::: Source records :::
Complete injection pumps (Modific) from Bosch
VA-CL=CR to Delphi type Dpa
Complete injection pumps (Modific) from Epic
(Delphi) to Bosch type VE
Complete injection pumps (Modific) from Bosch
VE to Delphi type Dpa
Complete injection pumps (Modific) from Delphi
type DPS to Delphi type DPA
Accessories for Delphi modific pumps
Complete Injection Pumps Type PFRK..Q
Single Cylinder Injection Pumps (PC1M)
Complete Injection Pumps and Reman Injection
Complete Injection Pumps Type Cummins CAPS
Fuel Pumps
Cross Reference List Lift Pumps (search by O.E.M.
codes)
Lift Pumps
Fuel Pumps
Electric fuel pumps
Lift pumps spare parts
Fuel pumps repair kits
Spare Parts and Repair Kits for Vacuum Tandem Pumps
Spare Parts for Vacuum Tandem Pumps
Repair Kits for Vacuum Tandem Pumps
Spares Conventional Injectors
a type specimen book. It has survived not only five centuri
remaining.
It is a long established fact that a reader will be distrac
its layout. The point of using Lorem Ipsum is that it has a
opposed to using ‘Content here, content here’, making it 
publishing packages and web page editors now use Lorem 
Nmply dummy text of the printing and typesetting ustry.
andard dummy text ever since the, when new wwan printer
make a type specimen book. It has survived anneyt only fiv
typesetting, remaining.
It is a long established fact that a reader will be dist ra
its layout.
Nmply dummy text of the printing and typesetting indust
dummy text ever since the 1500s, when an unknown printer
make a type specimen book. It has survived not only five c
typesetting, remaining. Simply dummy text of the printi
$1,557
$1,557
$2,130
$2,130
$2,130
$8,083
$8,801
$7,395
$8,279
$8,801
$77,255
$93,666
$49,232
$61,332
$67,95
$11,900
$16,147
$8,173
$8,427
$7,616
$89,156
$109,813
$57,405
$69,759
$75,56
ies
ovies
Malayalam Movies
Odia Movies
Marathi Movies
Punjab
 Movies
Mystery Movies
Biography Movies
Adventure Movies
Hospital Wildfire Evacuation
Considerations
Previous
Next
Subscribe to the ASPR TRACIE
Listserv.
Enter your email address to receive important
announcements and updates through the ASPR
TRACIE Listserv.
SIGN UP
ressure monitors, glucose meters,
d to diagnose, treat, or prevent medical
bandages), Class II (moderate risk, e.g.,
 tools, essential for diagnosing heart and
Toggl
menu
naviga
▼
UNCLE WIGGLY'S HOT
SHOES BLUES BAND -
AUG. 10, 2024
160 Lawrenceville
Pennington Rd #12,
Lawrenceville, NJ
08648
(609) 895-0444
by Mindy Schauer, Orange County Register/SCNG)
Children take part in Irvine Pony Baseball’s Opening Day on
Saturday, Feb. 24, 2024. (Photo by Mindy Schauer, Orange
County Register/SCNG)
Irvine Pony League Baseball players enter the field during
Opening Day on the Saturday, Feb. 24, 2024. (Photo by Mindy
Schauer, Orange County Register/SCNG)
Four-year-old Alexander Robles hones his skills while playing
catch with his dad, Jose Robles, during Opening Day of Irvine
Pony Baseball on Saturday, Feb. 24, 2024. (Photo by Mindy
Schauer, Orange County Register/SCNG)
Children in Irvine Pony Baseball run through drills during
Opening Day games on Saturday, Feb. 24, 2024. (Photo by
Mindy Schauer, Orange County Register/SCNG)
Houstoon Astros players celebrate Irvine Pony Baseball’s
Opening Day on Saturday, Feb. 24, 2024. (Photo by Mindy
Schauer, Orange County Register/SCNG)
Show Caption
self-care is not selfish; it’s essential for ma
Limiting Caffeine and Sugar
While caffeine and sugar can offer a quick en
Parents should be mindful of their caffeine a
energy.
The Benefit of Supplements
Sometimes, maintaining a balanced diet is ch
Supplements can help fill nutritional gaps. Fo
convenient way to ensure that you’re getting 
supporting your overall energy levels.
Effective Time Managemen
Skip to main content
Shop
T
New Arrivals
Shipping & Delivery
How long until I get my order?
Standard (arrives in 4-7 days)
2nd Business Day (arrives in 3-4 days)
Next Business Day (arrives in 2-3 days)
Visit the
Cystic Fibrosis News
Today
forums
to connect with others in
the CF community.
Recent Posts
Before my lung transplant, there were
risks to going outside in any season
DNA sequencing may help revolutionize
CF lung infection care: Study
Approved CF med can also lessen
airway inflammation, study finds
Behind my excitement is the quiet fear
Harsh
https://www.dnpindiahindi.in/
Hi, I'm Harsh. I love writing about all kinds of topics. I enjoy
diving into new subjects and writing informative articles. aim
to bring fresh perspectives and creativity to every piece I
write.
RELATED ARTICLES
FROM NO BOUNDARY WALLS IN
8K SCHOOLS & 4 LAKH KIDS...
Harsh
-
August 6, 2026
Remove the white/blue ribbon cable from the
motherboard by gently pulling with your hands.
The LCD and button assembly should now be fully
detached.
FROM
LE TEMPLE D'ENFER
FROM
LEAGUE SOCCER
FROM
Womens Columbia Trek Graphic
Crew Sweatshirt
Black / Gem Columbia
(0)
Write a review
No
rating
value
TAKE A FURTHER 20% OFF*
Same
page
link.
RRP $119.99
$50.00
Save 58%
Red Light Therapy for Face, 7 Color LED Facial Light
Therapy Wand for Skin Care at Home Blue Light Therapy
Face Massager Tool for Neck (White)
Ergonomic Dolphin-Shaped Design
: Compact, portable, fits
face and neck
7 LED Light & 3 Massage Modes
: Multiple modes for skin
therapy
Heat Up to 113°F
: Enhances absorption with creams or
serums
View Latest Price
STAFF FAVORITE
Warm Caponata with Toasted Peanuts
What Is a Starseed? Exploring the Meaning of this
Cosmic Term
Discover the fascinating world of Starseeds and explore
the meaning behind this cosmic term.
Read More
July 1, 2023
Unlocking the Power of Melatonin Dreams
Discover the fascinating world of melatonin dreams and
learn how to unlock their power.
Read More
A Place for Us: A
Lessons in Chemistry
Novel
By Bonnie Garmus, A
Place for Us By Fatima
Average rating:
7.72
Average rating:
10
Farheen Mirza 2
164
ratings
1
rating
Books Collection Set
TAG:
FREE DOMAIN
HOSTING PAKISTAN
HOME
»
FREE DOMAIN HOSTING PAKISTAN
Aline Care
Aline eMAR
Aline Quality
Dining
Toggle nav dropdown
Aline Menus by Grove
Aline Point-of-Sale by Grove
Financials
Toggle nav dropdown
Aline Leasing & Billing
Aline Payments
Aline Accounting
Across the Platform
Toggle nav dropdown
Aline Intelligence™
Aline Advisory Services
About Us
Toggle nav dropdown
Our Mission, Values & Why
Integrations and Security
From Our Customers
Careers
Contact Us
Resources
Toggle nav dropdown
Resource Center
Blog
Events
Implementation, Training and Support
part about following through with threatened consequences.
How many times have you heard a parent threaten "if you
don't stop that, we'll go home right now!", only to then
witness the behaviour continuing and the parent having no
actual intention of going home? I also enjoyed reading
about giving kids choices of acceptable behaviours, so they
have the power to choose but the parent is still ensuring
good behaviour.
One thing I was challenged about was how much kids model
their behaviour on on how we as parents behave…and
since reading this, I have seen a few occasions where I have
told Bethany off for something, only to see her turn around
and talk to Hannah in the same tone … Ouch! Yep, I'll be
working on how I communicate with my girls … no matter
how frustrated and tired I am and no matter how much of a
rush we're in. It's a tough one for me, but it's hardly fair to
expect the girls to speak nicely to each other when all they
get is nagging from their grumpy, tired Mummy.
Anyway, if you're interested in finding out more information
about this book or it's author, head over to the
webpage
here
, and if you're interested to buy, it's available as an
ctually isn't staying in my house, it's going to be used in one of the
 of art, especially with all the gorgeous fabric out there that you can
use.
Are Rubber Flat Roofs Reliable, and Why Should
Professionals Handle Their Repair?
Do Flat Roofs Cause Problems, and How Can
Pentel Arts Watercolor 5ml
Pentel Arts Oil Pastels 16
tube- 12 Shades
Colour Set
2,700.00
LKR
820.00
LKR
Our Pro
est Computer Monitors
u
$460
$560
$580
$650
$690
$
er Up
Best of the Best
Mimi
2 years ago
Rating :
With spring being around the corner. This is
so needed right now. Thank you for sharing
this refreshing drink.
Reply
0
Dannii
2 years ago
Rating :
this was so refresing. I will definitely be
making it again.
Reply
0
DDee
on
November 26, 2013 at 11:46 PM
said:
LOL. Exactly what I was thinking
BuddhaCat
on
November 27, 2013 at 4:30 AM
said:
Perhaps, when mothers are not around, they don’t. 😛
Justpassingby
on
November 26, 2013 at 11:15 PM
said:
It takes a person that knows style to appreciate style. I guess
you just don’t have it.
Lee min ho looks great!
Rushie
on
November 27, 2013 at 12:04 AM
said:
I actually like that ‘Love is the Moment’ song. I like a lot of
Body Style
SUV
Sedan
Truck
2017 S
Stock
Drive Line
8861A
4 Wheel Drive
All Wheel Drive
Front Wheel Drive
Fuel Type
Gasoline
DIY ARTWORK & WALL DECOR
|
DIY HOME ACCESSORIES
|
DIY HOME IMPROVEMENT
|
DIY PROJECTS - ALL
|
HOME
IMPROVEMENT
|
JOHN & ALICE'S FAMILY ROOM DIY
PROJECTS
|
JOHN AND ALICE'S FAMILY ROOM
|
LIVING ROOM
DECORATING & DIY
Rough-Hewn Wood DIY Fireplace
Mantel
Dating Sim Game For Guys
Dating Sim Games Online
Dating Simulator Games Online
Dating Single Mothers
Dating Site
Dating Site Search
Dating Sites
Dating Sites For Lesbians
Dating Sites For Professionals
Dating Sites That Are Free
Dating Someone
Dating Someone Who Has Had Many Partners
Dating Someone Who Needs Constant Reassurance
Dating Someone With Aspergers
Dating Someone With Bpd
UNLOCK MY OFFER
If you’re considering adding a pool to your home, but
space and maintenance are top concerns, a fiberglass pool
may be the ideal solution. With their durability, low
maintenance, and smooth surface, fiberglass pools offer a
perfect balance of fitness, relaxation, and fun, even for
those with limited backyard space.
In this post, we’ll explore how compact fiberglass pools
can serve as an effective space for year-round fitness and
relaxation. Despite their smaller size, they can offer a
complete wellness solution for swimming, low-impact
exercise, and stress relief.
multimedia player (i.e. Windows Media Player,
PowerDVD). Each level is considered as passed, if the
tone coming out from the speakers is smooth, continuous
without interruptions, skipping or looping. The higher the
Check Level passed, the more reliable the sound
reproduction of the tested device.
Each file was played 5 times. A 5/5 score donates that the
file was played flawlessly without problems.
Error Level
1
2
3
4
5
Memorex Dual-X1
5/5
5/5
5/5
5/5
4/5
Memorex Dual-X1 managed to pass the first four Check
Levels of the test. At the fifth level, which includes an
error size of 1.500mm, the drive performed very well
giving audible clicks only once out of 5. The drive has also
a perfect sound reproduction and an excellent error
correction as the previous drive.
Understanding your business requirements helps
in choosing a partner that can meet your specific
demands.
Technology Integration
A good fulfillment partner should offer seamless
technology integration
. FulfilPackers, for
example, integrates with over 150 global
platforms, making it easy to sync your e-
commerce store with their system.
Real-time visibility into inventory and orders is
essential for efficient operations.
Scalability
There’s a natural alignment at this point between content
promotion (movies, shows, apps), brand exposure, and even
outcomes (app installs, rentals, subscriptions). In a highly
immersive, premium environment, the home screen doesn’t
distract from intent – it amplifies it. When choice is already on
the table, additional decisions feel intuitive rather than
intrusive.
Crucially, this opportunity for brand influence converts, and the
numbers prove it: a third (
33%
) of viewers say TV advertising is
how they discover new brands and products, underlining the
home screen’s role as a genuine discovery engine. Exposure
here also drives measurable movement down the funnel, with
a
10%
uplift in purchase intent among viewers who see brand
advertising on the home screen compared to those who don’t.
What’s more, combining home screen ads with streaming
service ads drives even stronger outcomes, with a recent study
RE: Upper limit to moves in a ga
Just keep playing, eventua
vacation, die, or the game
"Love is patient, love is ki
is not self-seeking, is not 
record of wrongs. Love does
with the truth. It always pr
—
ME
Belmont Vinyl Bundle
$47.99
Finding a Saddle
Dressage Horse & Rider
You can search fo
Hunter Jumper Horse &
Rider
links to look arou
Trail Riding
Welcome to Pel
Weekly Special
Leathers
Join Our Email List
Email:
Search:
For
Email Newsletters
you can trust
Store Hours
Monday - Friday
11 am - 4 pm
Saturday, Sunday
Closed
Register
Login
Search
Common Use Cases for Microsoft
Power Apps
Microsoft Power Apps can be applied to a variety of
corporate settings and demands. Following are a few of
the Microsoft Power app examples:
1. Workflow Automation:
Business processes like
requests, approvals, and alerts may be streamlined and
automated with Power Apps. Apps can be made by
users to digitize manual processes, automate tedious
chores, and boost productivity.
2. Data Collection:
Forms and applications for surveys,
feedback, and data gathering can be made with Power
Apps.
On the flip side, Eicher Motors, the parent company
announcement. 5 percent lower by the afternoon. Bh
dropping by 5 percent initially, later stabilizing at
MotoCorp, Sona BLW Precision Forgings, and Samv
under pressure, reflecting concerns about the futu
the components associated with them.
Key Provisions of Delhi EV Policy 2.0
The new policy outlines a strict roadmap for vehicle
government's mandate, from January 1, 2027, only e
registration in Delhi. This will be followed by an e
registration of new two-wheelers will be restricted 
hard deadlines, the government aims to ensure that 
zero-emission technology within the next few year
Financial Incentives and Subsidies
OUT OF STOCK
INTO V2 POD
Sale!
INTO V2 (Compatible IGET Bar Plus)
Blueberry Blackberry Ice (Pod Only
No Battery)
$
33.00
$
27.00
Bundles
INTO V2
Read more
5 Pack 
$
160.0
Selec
:::
Your goal >>
Of all the entries above, retype exactly the lines from the line with "this was so refresing. I will definitely be" to the line with "relaxation. Despite their", both included, and no others.

Answer section >>
this was so refresing. I will definitely be
making it again.
Reply
0
DDee
on
November 26, 2013 at 11:46 PM
said:
LOL. Exactly what I was thinking
BuddhaCat
on
November 27, 2013 at 4:30 AM
said:
Perhaps, when mothers are not around, they don’t. 😛
Justpassingby
on
November 26, 2013 at 11:15 PM
said:
It takes a person that knows style to appreciate style. I guess
you just don’t have it.
Lee min ho looks great!
Rushie
on
November 27, 2013 at 12:04 AM
said:
I actually like that ‘Love is the Moment’ song. I like a lot of
Body Style
SUV
Sedan
Truck
2017 S
Stock
Drive Line
8861A
4 Wheel Drive
All Wheel Drive
Front Wheel Drive
Fuel Type
Gasoline
DIY ARTWORK & WALL DECOR
|
DIY HOME ACCESSORIES
|
DIY HOME IMPROVEMENT
|
DIY PROJECTS - ALL
|
HOME
IMPROVEMENT
|
JOHN & ALICE'S FAMILY ROOM DIY
PROJECTS
|
JOHN AND ALICE'S FAMILY ROOM
|
LIVING ROOM
DECORATING & DIY
Rough-Hewn Wood DIY Fireplace
Mantel
Dating Sim Game For Guys
Dating Sim Games Online
Dating Simulator Games Online
Dating Single Mothers
Dating Site
Dating Site Search
Dating Sites
Dating Sites For Lesbians
Dating Sites For Professionals
Dating Sites That Are Free
Dating Someone
Dating Someone Who Has Had Many Partners
Dating Someone Who Needs Constant Reassurance
Dating Someone With Aspergers
Dating Someone With Bpd
UNLOCK MY OFFER
If you’re considering adding a pool to your home, but
space and maintenance are top concerns, a fiberglass pool
may be the ideal solution. With their durability, low
maintenance, and smooth surface, fiberglass pools offer a
perfect balance of fitness, relaxation, and fun, even for
those with limited backyard space.
In this post, we’ll explore how compact fiberglass pools
can serve as an effective space for year-round fitness and
relaxation. Despite their smaller size, they can offer a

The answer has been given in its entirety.